Mord an Masseurin ging offenbar Streit um Geld für Tantra-Dorf voraus

Der 35-jährige Boris S. aus Köln ist wegen Mordes angeklagt: Er soll eine Tantra-Masseurin (54) aus Essen in ihrer Wohnung umgebracht haben.
Der 35-jährige Boris S. aus Köln ist wegen Mordes angeklagt: Er soll eine Tantra-Masseurin (54) aus Essen in ihrer Wohnung umgebracht haben.
Was wir bereits wissen
Prozessauftakt in Essen: Boris S. soll im November eine 54-Jährige ermordet haben, die als Tantra-Masseurin und "Therapeutin" sexuelle Blockaden lösen wollte.

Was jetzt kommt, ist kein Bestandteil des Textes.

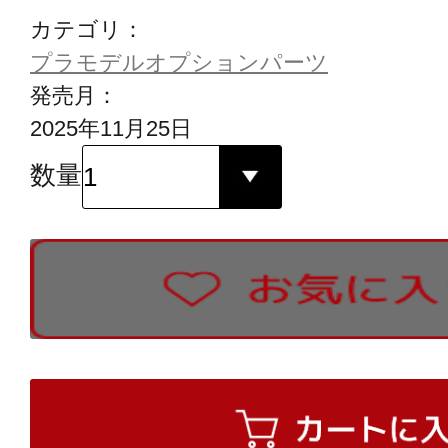
カテゴリ：
プラモデルオプションパーツ
発売月：
2025年11月25日
数量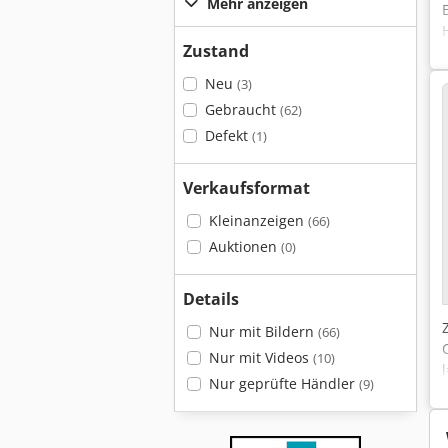
Mehr anzeigen
Zustand
Neu
(3)
Gebraucht
(62)
Defekt
(1)
Verkaufsformat
Kleinanzeigen
(66)
Auktionen
(0)
Details
Nur mit Bildern
(66)
Nur mit Videos
(10)
Nur geprüfte Händler
(9)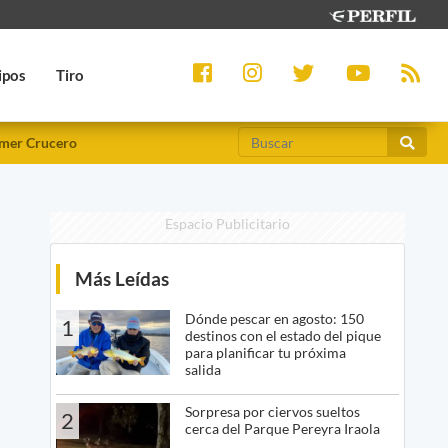
ipos
Tiro
mer Crucero
Espacio Publicitario
Más Leídas
Dónde pescar en agosto: 150
1
destinos con el estado del pique
para planificar tu próxima
salida
Sorpresa por ciervos sueltos
2
cerca del Parque Pereyra Iraola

Essen.. Hochgewachsen, kräftig, seriös gekleidet. Auf den ersten Blick passen die Vorwürfe der Anklage nicht zu dem smarten Mann auf der Anklagebank. Doch Boris S. (35) soll am 13. November eine 54-jährige Essenerin in ihrer Wohnung an der Sybelstraße in Frohnhausen brutal ermordet haben. Heimtückisch habe er ihr einen Hammer auf den Kopf geschlagen, sie mit insgesamt 29 Messerstichen ermordet, behauptet Staatsanwalt Joachim Lichtinghagen am Donnerstag in der Anklage. Es geht um Sex, um Geld.

Zu Lebzeiten betrieb die Getötete in Rüttenscheid eine Tantra-Massage-Praxis. Das Stichwort Sex-Massage beschreibt die Beschäftigung nur unzulänglich. Esoterisch mutet an, wie die 54-Jährige im Internet für ihre Dienste warb. Da geht es um die Öffnung von sexuellen Blockaden, als “Therapeutin” wird sie bezeichnet, gab auch Seminare an der Privatuni Witten-Herdecke. Ausdrücklich verneint sie, dass es in ihrer Praxis zur sexuellen Vereinigung bei der Tantra-Massage kommt.

Todesopfer wollte Tantra-Dorf in Dülmen aufbauen

Doch ausgeschlossen ist der Sex offenbar nicht. Die Essenerin soll mit Kunden auch sexuell verkehrt haben: Dazu zählen laut Anklage Boris S. und ein Architekt aus dem münsterländischen Lüdinghausen. Sie sollen es gewesen sein, die der Masseurin einen Traum erfüllen sollten: ein Tantra-Dorf in Dülmen, ebenfalls Münsterland. Dort wollte sie Menschen mit sexuellen Problemen helfen. Planen sollte das Dorf der Architekt, die dafür notwendigen Millionen sollte Boris S. investieren.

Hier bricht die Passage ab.